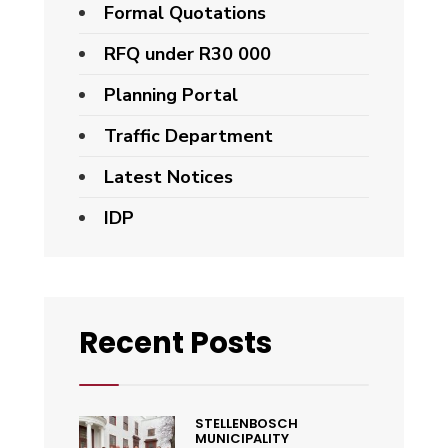
Formal Quotations
RFQ under R30 000
Planning Portal
Traffic Department
Latest Notices
IDP
Recent Posts
STELLENBOSCH
MUNICIPALITY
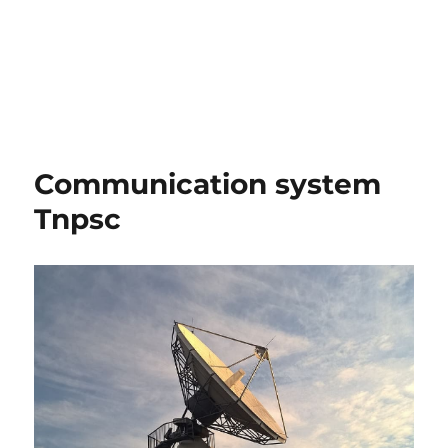
Communication system
Tnpsc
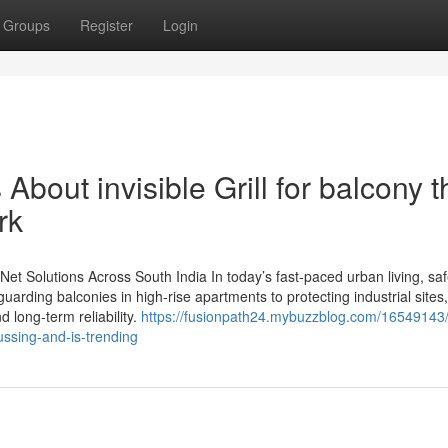
Groups
Register
Login
About invisible Grill for balcony t
rk
y Net Solutions Across South India In today’s fast-paced urban living, saf
uarding balconies in high-rise apartments to protecting industrial site
d long-term reliability.
https://fusionpath24.mybuzzblog.com/16549143/
cussing-and-is-trending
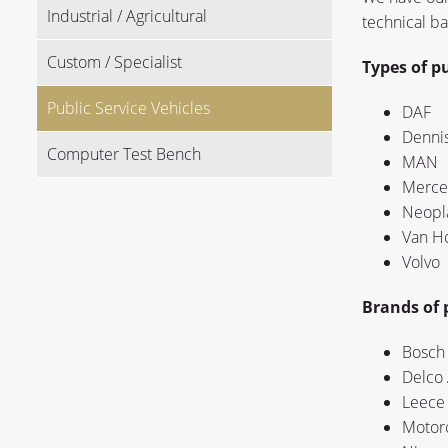
Industrial / Agricultural
technical b
Custom / Specialist
Types of pu
Public Service Vehicles
DAF
Denni
Computer Test Bench
MAN
Merce
Neopl
Van H
Volvo
Brands of p
Bosch 
Delco 
Leece 
Motoro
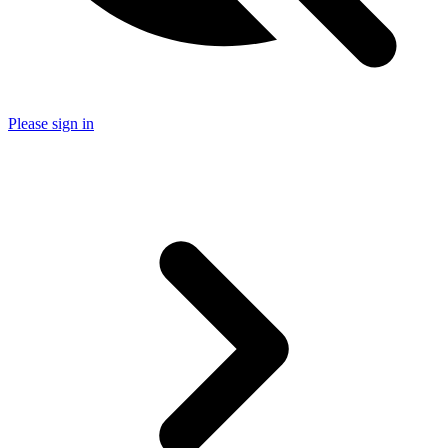
Please sign in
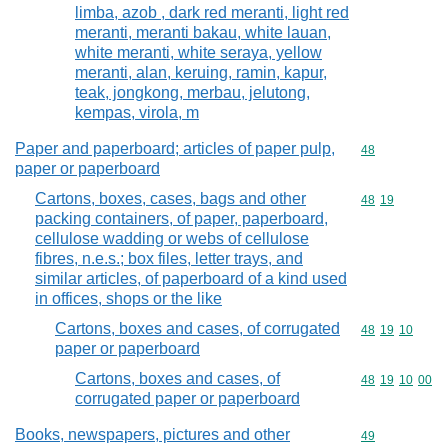
limba, azob , dark red meranti, light red
meranti, meranti bakau, white lauan,
white meranti, white seraya, yellow
meranti, alan, keruing, ramin, kapur,
teak, jongkong, merbau, jelutong,
kempas, virola, m
Paper and paperboard; articles of paper pulp,
Commodity cod
48
paper or paperboard
Cartons, boxes, cases, bags and other
Commodity code
48
19
packing containers, of paper, paperboard,
cellulose wadding or webs of cellulose
fibres, n.e.s.; box files, letter trays, and
similar articles, of paperboard of a kind used
in offices, shops or the like
Cartons, boxes and cases, of corrugated
Commodity code
48
19
10
paper or paperboard
Cartons, boxes and cases, of
Commodity code
48
19
10
00
corrugated paper or paperboard
Books, newspapers, pictures and other
Commodity cod
49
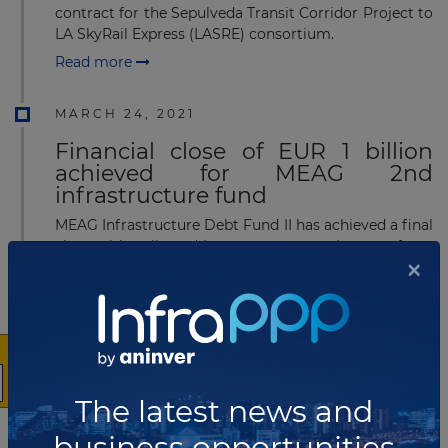
contract for the Sepulveda Transit Corridor Project to
LA SkyRail Express (LASRE) consortium.
Read more
MARCH 24, 2021
Financial close of EUR 1 billion
achieved for MEAG 2nd
infrastructure fund
MEAG Infrastructure Debt Fund II has achieved a final
close with collected investment commitments from
×
institutional investors to the tune of more than EUR
1 billion (US$ 1.19 billion). The fund has significantly
exceeded the targeted fund volume of EUR 800
million (US$ 952.02 million).
Read more
The latest news and
MARCH 10, 2021
business opportunities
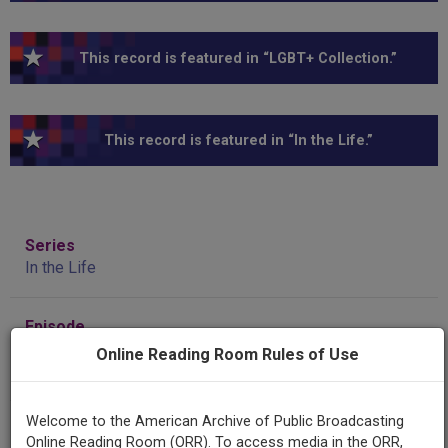
This record is featured in “LGBT+ Collection.”
This record is featured in “In the Life.”
Series
In the Life
Episode
Number
Online Reading Room Rules of Use
Episode 2103
Welcome to the American Archive of Public Broadcasting
Episode
Online Reading Room (ORR). To access media in the ORR,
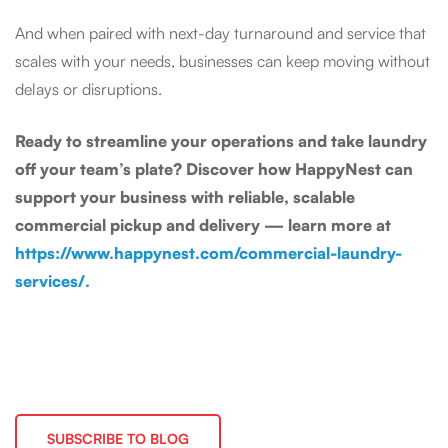
And when paired with next-day turnaround and service that
scales with your needs, businesses can keep moving without
delays or disruptions.
Ready to streamline your operations and take laundry
off your team’s plate? Discover how HappyNest can
support your business with reliable, scalable
commercial pickup and delivery — learn more at
https://www.happynest.com/commercial-laundry-
services/.
SUBSCRIBE TO BLOG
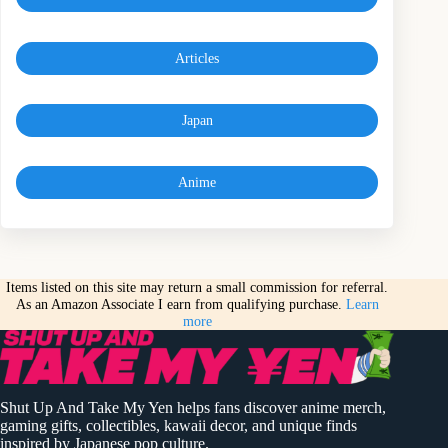
Articles
Japan
Anime
Items listed on this site may return a small commission for referral.
As an Amazon Associate I earn from qualifying purchase.
Learn
more
Shut Up And Take My Yen helps fans discover anime merch,
gaming gifts, collectibles, kawaii decor, and unique finds
inspired by Japanese pop culture.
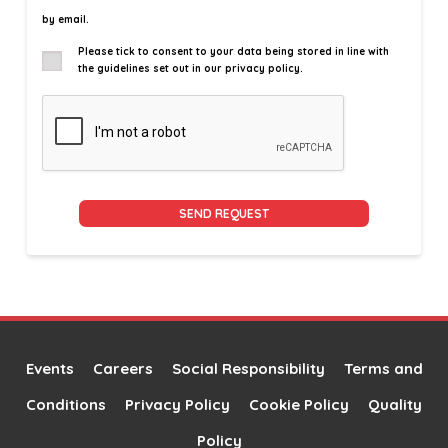
by email.
Please tick to consent to your data being stored in line with
the guidelines set out in our privacy policy.
Alternative:
Events
Careers
Social Responsibility
Terms and
Conditions
Privacy Policy
Cookie Policy
Quality
Policy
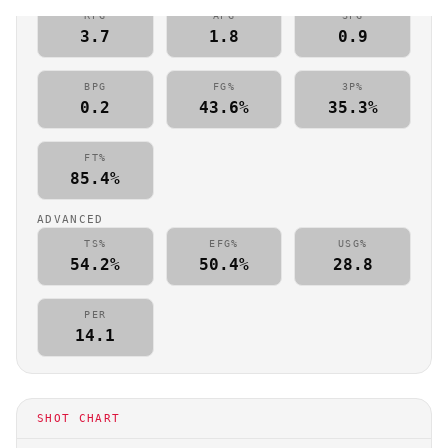
RPG
APG
SPG
3.7
1.8
0.9
BPG
FG%
3P%
0.2
43.6%
35.3%
FT%
85.4%
ADVANCED
TS%
EFG%
USG%
54.2%
50.4%
28.8
PER
14.1
SHOT CHART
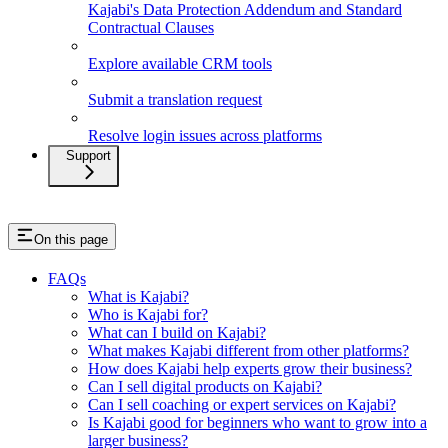
Kajabi's Data Protection Addendum and Standard
Contractual Clauses
Explore available CRM tools
Submit a translation request
Resolve login issues across platforms
Support
On this page
FAQs
What is Kajabi?
Who is Kajabi for?
What can I build on Kajabi?
What makes Kajabi different from other platforms?
How does Kajabi help experts grow their business?
Can I sell digital products on Kajabi?
Can I sell coaching or expert services on Kajabi?
Is Kajabi good for beginners who want to grow into a
larger business?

TASK GOAL ->
When a record holds a picture, leave that picture out; copy the rest verbatim.

EXERCISE SOLUTION ->
Formal Quotations
RFQ under R30 000
Planning Portal
Traffic Department
Latest Notices
IDP
Recent Posts
STELLENBOSCH
MUNICIPALITY
Communication system
Tnpsc
Groups
Register
Login
About invisible Grill for balcony t
rk
y Net Solutions Across South India In today’s fast-paced urban living, saf
uarding balconies in high-rise apartments to protecting industrial site
d long-term reliability.
https://fusionpath24.mybuzzblog.com/16549143/
cussing-and-is-trending
Industrial / Agricultural
technical b
Custom / Specialist
Types of pu
Public Service Vehicles
DAF
Denni
Computer Test Bench
MAN
Merce
Neopl
Van H
Volvo
Brands of p
Bosch 
Delco 
Leece 
Motoro
Please sign in
limba, azob , dark red meranti, light red
meranti, meranti bakau, white lauan,
white meranti, white seraya, yellow
meranti, alan, keruing, ramin, kapur,
teak, jongkong, merbau, jelutong,
kempas, virola, m
Paper and paperboard; articles of paper pulp,
Commodity cod
48
paper or paperboard
Cartons, boxes, cases, bags and other
Commodity code
48
19
packing containers, of paper, paperboard,
cellulose wadding or webs of cellulose
fibres, n.e.s.; box files, letter trays, and
similar articles, of paperboard of a kind used
in offices, shops or the like
Cartons, boxes and cases, of corrugated
Commodity code
48
19
10
paper or paperboard
Cartons, boxes and cases, of
Commodity code
48
19
10
00
corrugated paper or paperboard
Books, newspapers, pictures and other
Commodity cod
49
contract for the Sepulveda Transit Corridor Project to
LA SkyRail Express (LASRE) consortium.
Read more
MARCH 24, 2021
Financial close of EUR 1 billion
achieved for MEAG 2nd
infrastructure fund
MEAG Infrastructure Debt Fund II has achieved a final
close with collected investment commitments from
×
institutional investors to the tune of more than EUR
1 billion (US$ 1.19 billion). The fund has significantly
exceeded the targeted fund volume of EUR 800
million (US$ 952.02 million).
Read more
The latest news and
MARCH 10, 2021
business opportunities
This record is featured in “LGBT+ Collection.”
This record is featured in “In the Life.”
Series
In the Life
Episode
Number
Online Reading Room Rules of Use
Episode 2103
Welcome to the American Archive of Public Broadcasting
Episode
Online Reading Room (ORR). To access media in the ORR,
And when paired with next-day turnaround and service that
scales with your needs, businesses can keep moving without
delays or disruptions.
Ready to streamline your operations and take laundry
off your team’s plate? Discover how HappyNest can
support your business with reliable, scalable
commercial pickup and delivery — learn more at
https://www.happynest.com/commercial-laundry-
services/.
SUBSCRIBE TO BLOG
Articles
Japan
Anime
Items listed on this site may return a small commission for referral.
As an Amazon Associate I earn from qualifying purchase.
Learn
more
Shut Up And Take My Yen helps fans discover anime merch,
gaming gifts, collectibles, kawaii decor, and unique finds
inspired by Japanese pop culture.
by email.
Please tick to consent to your data being stored in line with
the guidelines set out in our privacy policy.
Alternative:
Events
Careers
Social Responsibility
Terms and
Conditions
Privacy Policy
Cookie Policy
Quality
Policy
RPG
APG
SPG
3.7
1.8
0.9
BPG
FG%
3P%
0.2
43.6%
35.3%
FT%
85.4%
ADVANCED
TS%
EFG%
USG%
54.2%
50.4%
28.8
PER
14.1
SHOT CHART
Kajabi's Data Protection Addendum and Standard
Contractual Clauses
Explore available CRM tools
Submit a translation request
Resolve login issues across platforms
Support
On this page
FAQs
What is Kajabi?
Who is Kajabi for?
What can I build on Kajabi?
What makes Kajabi different from other platforms?
How does Kajabi help experts grow their business?
Can I sell digital products on Kajabi?
Can I sell coaching or expert services on Kajabi?
Is Kajabi good for beginners who want to grow into a
larger business?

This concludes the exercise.